Every line below should be repeated exactly as written.

AVAILABLE RECORDS START

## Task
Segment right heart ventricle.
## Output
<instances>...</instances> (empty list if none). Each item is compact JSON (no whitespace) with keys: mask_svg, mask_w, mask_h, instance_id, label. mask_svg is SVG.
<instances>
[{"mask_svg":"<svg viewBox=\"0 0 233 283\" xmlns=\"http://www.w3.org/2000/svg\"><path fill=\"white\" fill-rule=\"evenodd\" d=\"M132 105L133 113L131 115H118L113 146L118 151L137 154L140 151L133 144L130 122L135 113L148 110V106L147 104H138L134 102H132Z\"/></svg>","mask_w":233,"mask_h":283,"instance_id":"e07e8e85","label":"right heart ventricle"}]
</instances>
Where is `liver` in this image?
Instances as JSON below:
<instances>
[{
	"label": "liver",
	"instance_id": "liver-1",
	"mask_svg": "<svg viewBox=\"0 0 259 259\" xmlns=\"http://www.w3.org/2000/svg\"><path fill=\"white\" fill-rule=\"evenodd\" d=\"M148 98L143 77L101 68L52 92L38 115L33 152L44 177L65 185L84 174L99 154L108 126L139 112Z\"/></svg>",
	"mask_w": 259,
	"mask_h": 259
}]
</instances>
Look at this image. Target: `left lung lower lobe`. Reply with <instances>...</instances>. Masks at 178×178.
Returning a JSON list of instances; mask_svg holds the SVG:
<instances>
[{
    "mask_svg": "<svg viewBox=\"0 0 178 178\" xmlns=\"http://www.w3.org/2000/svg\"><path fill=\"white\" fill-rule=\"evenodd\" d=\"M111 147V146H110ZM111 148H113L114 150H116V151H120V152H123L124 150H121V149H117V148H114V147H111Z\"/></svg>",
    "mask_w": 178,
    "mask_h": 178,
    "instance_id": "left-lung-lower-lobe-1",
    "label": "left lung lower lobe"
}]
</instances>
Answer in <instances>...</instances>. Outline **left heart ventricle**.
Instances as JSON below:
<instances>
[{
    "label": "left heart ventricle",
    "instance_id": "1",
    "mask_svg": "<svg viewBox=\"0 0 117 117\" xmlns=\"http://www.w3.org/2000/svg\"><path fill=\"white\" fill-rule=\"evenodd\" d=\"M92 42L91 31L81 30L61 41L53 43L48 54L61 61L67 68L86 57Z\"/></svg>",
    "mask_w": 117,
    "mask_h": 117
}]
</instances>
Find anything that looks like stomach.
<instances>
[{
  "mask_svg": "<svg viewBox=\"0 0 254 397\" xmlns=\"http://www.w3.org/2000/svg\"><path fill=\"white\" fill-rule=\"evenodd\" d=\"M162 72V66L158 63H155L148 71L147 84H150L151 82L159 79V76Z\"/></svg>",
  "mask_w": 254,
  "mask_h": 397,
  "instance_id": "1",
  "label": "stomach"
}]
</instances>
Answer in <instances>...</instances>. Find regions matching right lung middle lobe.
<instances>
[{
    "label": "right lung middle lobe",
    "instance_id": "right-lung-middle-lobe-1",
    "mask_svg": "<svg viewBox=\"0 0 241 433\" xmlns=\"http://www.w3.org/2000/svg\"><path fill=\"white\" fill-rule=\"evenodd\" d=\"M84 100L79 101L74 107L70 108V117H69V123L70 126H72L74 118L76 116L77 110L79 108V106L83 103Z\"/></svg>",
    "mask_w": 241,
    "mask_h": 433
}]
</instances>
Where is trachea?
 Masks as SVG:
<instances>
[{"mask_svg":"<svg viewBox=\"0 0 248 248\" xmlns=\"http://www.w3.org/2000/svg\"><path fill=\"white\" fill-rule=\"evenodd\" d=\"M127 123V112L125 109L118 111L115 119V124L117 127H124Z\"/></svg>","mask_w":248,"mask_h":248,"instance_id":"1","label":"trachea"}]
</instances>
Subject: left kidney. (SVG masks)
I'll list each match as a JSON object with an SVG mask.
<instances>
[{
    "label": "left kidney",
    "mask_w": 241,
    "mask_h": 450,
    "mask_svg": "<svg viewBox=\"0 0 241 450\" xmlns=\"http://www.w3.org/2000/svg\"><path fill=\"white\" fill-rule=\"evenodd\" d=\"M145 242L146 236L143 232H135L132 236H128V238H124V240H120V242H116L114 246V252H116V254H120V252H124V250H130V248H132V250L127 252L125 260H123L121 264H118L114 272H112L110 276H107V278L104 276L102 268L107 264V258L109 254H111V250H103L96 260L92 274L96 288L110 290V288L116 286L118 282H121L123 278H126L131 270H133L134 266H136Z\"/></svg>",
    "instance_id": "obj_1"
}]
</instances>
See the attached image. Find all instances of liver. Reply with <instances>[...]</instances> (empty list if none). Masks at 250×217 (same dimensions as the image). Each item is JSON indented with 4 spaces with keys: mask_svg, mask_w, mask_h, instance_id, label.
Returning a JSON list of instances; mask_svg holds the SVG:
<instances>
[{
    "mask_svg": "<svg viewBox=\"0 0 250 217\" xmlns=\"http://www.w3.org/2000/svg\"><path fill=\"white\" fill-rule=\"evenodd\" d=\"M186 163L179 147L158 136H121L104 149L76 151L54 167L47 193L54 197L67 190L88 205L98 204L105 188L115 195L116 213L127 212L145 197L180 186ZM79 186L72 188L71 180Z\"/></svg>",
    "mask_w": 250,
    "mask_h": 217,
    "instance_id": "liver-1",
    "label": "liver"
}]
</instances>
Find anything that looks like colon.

AVAILABLE RECORDS END

ANSWER FOR THIS EXERCISE:
## Task
Segment right heart ventricle.
## Output
<instances>...</instances> (empty list if none). Each item is compact JSON (no whitespace) with keys: mask_svg, mask_w, mask_h, instance_id, label. mask_svg is SVG.
<instances>
[{"mask_svg":"<svg viewBox=\"0 0 233 283\" xmlns=\"http://www.w3.org/2000/svg\"><path fill=\"white\" fill-rule=\"evenodd\" d=\"M132 105L133 113L131 115H118L113 146L118 151L137 154L140 151L133 144L130 122L135 113L148 110V106L147 104H138L134 102H132Z\"/></svg>","mask_w":233,"mask_h":283,"instance_id":"e07e8e85","label":"right heart ventricle"}]
</instances>
Where is `liver` in this image?
Instances as JSON below:
<instances>
[{
	"label": "liver",
	"instance_id": "liver-1",
	"mask_svg": "<svg viewBox=\"0 0 259 259\" xmlns=\"http://www.w3.org/2000/svg\"><path fill=\"white\" fill-rule=\"evenodd\" d=\"M148 98L143 77L101 68L52 92L38 115L33 152L44 177L65 185L84 174L99 154L108 126L139 112Z\"/></svg>",
	"mask_w": 259,
	"mask_h": 259
}]
</instances>
Look at this image. Target: `left lung lower lobe`. Reply with <instances>...</instances>. Masks at 178×178.
Returning a JSON list of instances; mask_svg holds the SVG:
<instances>
[{
    "mask_svg": "<svg viewBox=\"0 0 178 178\" xmlns=\"http://www.w3.org/2000/svg\"><path fill=\"white\" fill-rule=\"evenodd\" d=\"M111 147V146H110ZM111 148H113L114 150H116V151H120V152H123L124 150H121V149H117V148H114V147H111Z\"/></svg>",
    "mask_w": 178,
    "mask_h": 178,
    "instance_id": "left-lung-lower-lobe-1",
    "label": "left lung lower lobe"
}]
</instances>
Answer in <instances>...</instances>. Outline **left heart ventricle**.
Instances as JSON below:
<instances>
[{
    "label": "left heart ventricle",
    "instance_id": "1",
    "mask_svg": "<svg viewBox=\"0 0 117 117\" xmlns=\"http://www.w3.org/2000/svg\"><path fill=\"white\" fill-rule=\"evenodd\" d=\"M92 42L91 31L81 30L61 41L53 43L48 54L61 61L67 68L86 57Z\"/></svg>",
    "mask_w": 117,
    "mask_h": 117
}]
</instances>
Find anything that looks like stomach.
<instances>
[{
  "mask_svg": "<svg viewBox=\"0 0 254 397\" xmlns=\"http://www.w3.org/2000/svg\"><path fill=\"white\" fill-rule=\"evenodd\" d=\"M162 72V66L158 63H155L148 71L147 84H150L151 82L159 79V76Z\"/></svg>",
  "mask_w": 254,
  "mask_h": 397,
  "instance_id": "1",
  "label": "stomach"
}]
</instances>
Answer in <instances>...</instances>. Find regions matching right lung middle lobe.
<instances>
[{
    "label": "right lung middle lobe",
    "instance_id": "right-lung-middle-lobe-1",
    "mask_svg": "<svg viewBox=\"0 0 241 433\" xmlns=\"http://www.w3.org/2000/svg\"><path fill=\"white\" fill-rule=\"evenodd\" d=\"M84 100L79 101L74 107L70 108V117H69V123L70 126H72L74 118L76 116L77 110L79 108V106L83 103Z\"/></svg>",
    "mask_w": 241,
    "mask_h": 433
}]
</instances>
Where is trachea?
 Masks as SVG:
<instances>
[{"mask_svg":"<svg viewBox=\"0 0 248 248\" xmlns=\"http://www.w3.org/2000/svg\"><path fill=\"white\" fill-rule=\"evenodd\" d=\"M127 123V112L125 109L118 111L115 119V124L117 127H124Z\"/></svg>","mask_w":248,"mask_h":248,"instance_id":"1","label":"trachea"}]
</instances>
Subject: left kidney. (SVG masks)
I'll list each match as a JSON object with an SVG mask.
<instances>
[{
    "label": "left kidney",
    "mask_w": 241,
    "mask_h": 450,
    "mask_svg": "<svg viewBox=\"0 0 241 450\" xmlns=\"http://www.w3.org/2000/svg\"><path fill=\"white\" fill-rule=\"evenodd\" d=\"M145 242L146 236L143 232H135L132 236H128V238H124V240H120V242H116L114 246V252H116V254H120V252H124V250H130V248H132V250L127 252L125 260H123L121 264H118L114 272H112L110 276H107V278L104 276L102 268L107 264V258L109 254H111V250H103L96 260L92 274L96 288L110 290V288L116 286L118 282H121L123 278H126L131 270H133L134 266H136Z\"/></svg>",
    "instance_id": "obj_1"
}]
</instances>
See the attached image. Find all instances of liver. Reply with <instances>[...]</instances> (empty list if none). Masks at 250×217 (same dimensions as the image). Each item is JSON indented with 4 spaces with keys: mask_svg, mask_w, mask_h, instance_id, label.
Returning a JSON list of instances; mask_svg holds the SVG:
<instances>
[{
    "mask_svg": "<svg viewBox=\"0 0 250 217\" xmlns=\"http://www.w3.org/2000/svg\"><path fill=\"white\" fill-rule=\"evenodd\" d=\"M186 163L179 147L158 136H121L104 149L76 151L54 167L47 193L54 197L67 190L88 205L98 204L105 188L115 195L116 213L127 212L145 197L180 186ZM79 186L72 188L71 180Z\"/></svg>",
    "mask_w": 250,
    "mask_h": 217,
    "instance_id": "liver-1",
    "label": "liver"
}]
</instances>
Find anything that looks like colon.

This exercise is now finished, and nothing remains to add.